Dabei machten sich Sinhuber und ein Postdoc-Kollege zunutze, dass die von ihnen gepflegte Fliegenart ihr Leben größtenteils als Larve verbringt und in ihrer zweitägigen Lebensdauer als ausgewachsene Fliege ihre Anstrengungen darauf konzentriert, sich fortzupflanzen. Zwei Mal täglich – in der Morgen- und der Abenddämmerung – stellten die Fliegen zuverlässig Paarungsschwärme her. Und je nach Störung reagierte der Schwarm als Kollektiv ganz unterschiedlich. So stellte Sinhuber fest, dass sein Verhalten demjenigen eines zäh wabernden Gels ähnelte, wenn sich vor dem Plexiglastank ein Objekt hin und her bewegte. „Der Schwarm bewegte sich nicht als Block mit dem optischen Signal hin und her, sondern durch ihn ging eine Informationswelle“, erläutert Sinhuber. „Die Fliegen reagieren nicht als unabhängige Individuen auf den Störfaktor – der Schwarm als Ganzes hat einen gewissen Informationsfluss.“ Mithilfe mathematischer Methoden entdeckte er zudem Parallelen zwischen dem Verhalten eines Fliegenschwarms und thermodynamischen Systemen wie Gasen. „Wenn man so tief geht, kann man wirklich kollektives Verhalten identifizieren.“

Seine Faszination für diese Effekte brachte Sinhuber zu der Frage: „Lässt sich das eigentlich auch auf menschengemachte Systeme übertragen?“ Windparks erschienen ihm naheliegend, um dies zu untersuchen. Windenergieanlagen ließen sich zwar individuell steuern, aber jede Anlage beeinflusse auch die Strömungsverhältnisse für alle anderen – ein kollektives System wie ein Insektenschwarm? „Das war für mich der Ausgangspunkt, zurück nach Deutschland und speziell nach Oldenburg zu kommen.“ Bereits bestehende Kontakte zur Arbeitsgruppe „Turbulenz, Windenergie und Stochastik“ von Prof. Dr. Joachim Peinke erleichterten Sinhuber im März den Start – denn aufgrund der Corona-Pandemie ging es für ihn unverhofft vorerst ins Homeoffice, wo ihn seither theoretische Arbeiten, Forschungsanträge und das Bachelor-Projekt seines ersten studentischen Mitarbeiters beschäftigen.

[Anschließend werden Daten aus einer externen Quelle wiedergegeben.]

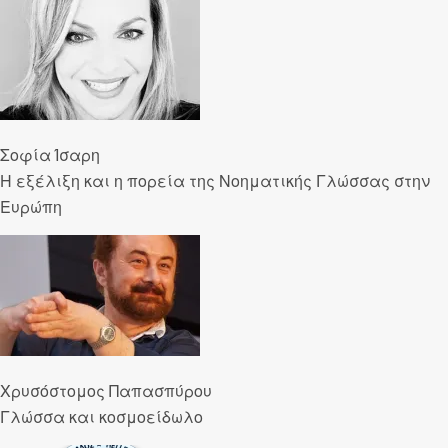
Σοφία Ίσαρη
Η εξέλιξη και η πορεία της Νοηματικής Γλώσσας στην
Ευρώπη
Χρυσόστομος Παπασπύρου
Γλώσσα και κοσμοείδωλο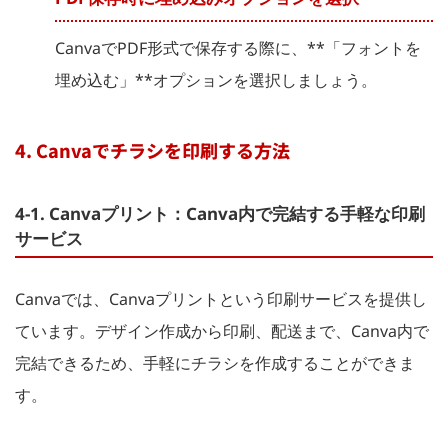
CanvaでPDF形式で保存する際に、**「フォントを
埋め込む」**オプションを選択しましょう。
4. Canvaでチラシを印刷する方法
4-1. Canvaプリント：Canva内で完結する手軽な印刷
サービス
Canvaでは、Canvaプリントという印刷サービスを提供し
ています。デザイン作成から印刷、配送まで、Canva内で
完結できるため、手軽にチラシを作成することができま
す。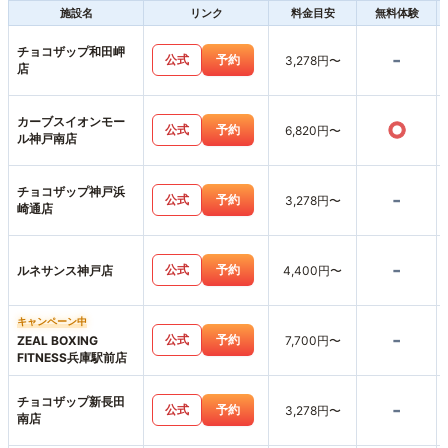
施設名
リンク
料金目安
無料体験
チョコザップ和田岬
-
公式
予約
3,278円〜
店
カーブスイオンモー
○
公式
予約
6,820円〜
ル神戸南店
チョコザップ神戸浜
-
公式
予約
3,278円〜
崎通店
-
公式
予約
ルネサンス神戸店
4,400円〜
キャンペーン中
-
公式
予約
ZEAL BOXING
7,700円〜
FITNESS兵庫駅前店
チョコザップ新長田
-
公式
予約
3,278円〜
南店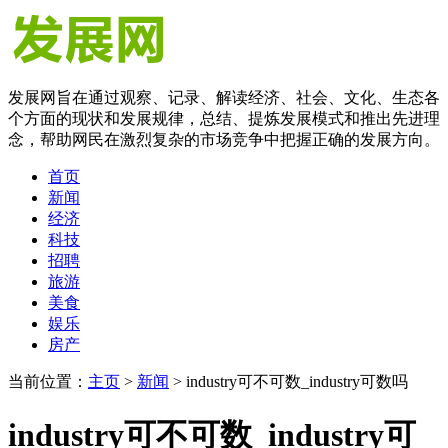
发展网旨在通过观察、记录、解读经济、社会、文化、生态各
个方面的现状和发展规律，总结、提炼发展模式和推出先进理
念，帮助网民在激烈复杂的市场竞争中把握正确的发展方向。
首页
新闻
经济
科技
招聘
旅游
美食
娱乐
房产
当前位置：
主页
>
新闻
> industry可不可数_industry可数吗
industry可不可数_industry可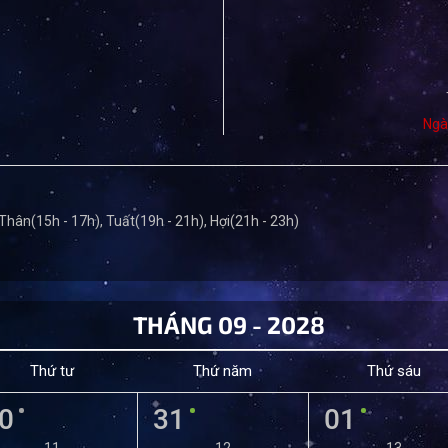
Ngà
 Thân(15h - 17h), Tuất(19h - 21h), Hợi(21h - 23h)
THÁNG 09 - 2028
Thứ tư
Thứ năm
Thứ sáu
0
31
01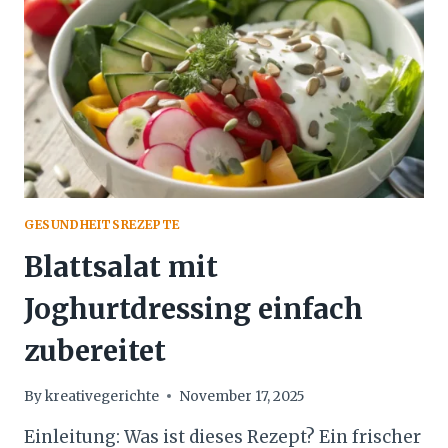
GESUNDHEITSREZEPTE
Blattsalat mit
Joghurtdressing einfach
zubereitet
By
kreativegerichte
November 17, 2025
Einleitung: Was ist dieses Rezept? Ein frischer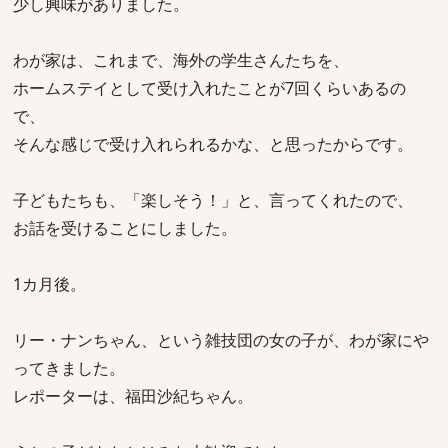
少し興味がありました。
わが家は、これまで、海外の学生さんたちを、
ホームステイとして受け入れたことが7回くらいあるの
で、
そんな感じで受け入れられるかな、と思ったからです。
子どもたちも、「楽しそう！」と、言ってくれたので、
お話を受けることにしました。
1カ月後。
リー・ナンちゃん、という雑技団の女の子が、わが家にや
ってきました。
レポーターは、福田沙紀ちゃん。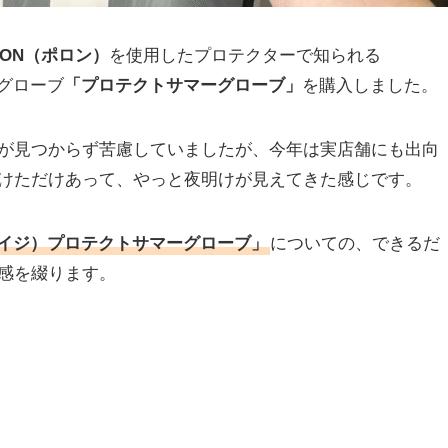
RON（ポロン）
を使用したプロテクターで知られる
作グローブ
「プロテクトサマーグローブ」
を購入しました。
が見つからず苦慮していましたが、今年は実店舗にも出向
けただけあって、やっと夜明けが見えてきた感じです。
エイジ）プロテクトサマーグローブ」
についての、できるだ
感を綴ります。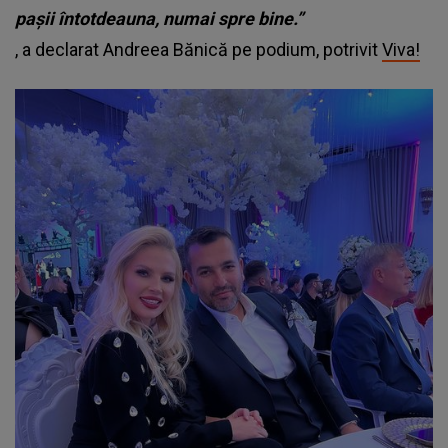
pașii întotdeauna, numai spre bine.”
, a declarat Andreea Bănică pe podium, potrivit
Viva!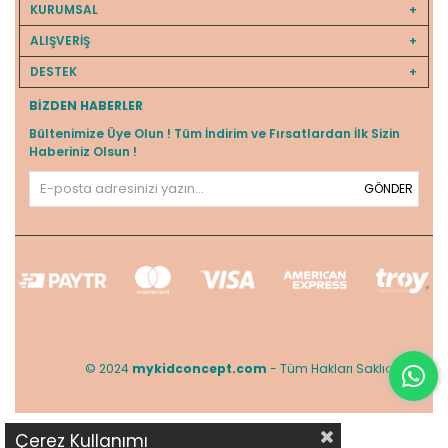
KURUMSAL
ALIŞVERİŞ
DESTEK
BIZDEN HABERLER
Bültenimize Üye Olun ! Tüm İndirim ve Fırsatlardan İlk Sizin
Haberiniz Olsun !
GÖNDER
© 2024
mykidconcept.com
- Tüm Hakları Saklıdır.
Çerez Kullanımı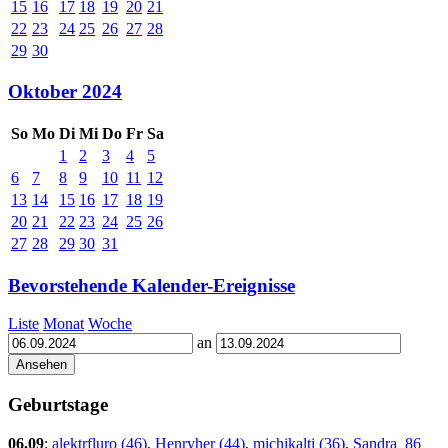
15
16
17
18
19
20
21
22
23
24
25
26
27
28
29
30
Oktober 2024
So
Mo
Di
Mi
Do
Fr
Sa
1
2
3
4
5
6
7
8
9
10
11
12
13
14
15
16
17
18
19
20
21
22
23
24
25
26
27
28
29
30
31
Bevorstehende Kalender-Ereignisse
Liste
Monat
Woche
an
Geburtstage
06.09
:
alektrfluro (46)
,
Henryher (44)
,
michikalti (36)
,
Sandra_86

Sobald die Infektionslage es erlaubt, wird er seine geplanten Experimente im Windkanal von ForWind starten. Anhand von Modell-Windenergieanlagen möchte er besser verstehen lernen, wie sich ein Windpark bei Turbulenzen verhält. „Letztlich könnte dies die Steuerung von Windparks weiter verbessern helfen – und sich auch auf andere kollektive Systeme wie etwa Drohnenschwärme zur Seenotrettung oder Geländeerkundung übertragen lassen“, hofft Sinhuber.